Cyberattacks on Energy's National Labs Draw Lawmaker Scrutiny

In the wake of a series of cyberattacks aimed at three national laboratories that are helmed by the U.S. Department of Energy, House lawmakers are requesting access to relevant documentation about the hacking incidents to investigate their scope and the agency’s current cybersecurity posture. 

The attacks were carried out by hacking group known as Cold River, which the lawmakers note has been “implicated” in operations to benefit the Russian government. The hacking tactics employed by Cold River consisted of creating false login pages for the three targeted laboratories and sending them to associated scientists, who were then prompted for password information. 

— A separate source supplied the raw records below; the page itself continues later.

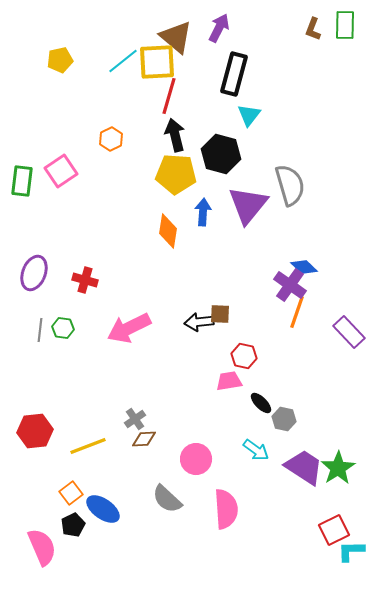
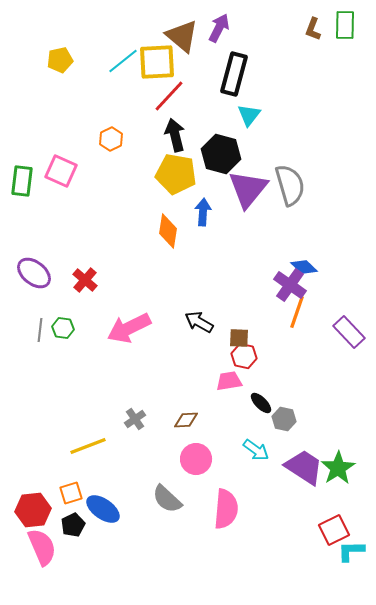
brown triangle at (176, 37): moved 6 px right, 1 px up
red line at (169, 96): rotated 27 degrees clockwise
pink square at (61, 171): rotated 32 degrees counterclockwise
yellow pentagon at (176, 174): rotated 6 degrees clockwise
purple triangle at (248, 205): moved 16 px up
purple ellipse at (34, 273): rotated 72 degrees counterclockwise
red cross at (85, 280): rotated 25 degrees clockwise
brown square at (220, 314): moved 19 px right, 24 px down
black arrow at (199, 322): rotated 36 degrees clockwise
red hexagon at (35, 431): moved 2 px left, 79 px down
brown diamond at (144, 439): moved 42 px right, 19 px up
orange square at (71, 493): rotated 20 degrees clockwise
pink semicircle at (226, 509): rotated 9 degrees clockwise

Outlined in a letter sent to Energy Secretary Jennifer Granholm, leadership from the House Committee on Oversight and Accountability and the Committee on Science, Space and Technology cited three separate cyberattacks between August and September 2022 as targeting information related to U.S. national security and scientific competitiveness. The attacks reportedly occurred at the Brookhaven National Laboratory, the Argonne National Laboratory and the Lawrence Livermore National Laboratory.

“Although it is unclear whether the attempted intrusions were successful, it is alarming that a hostile foreign adversary targeted government labs working on scientific research critical to the national security and competitiveness of the United States,” the letter reads. “The Committees request documents and information related to these incidents to determine the impact of the attempted intrusions, and evaluate what DOE is doing to ensure the continued security of sensitive scientific research and development at its national laboratories.”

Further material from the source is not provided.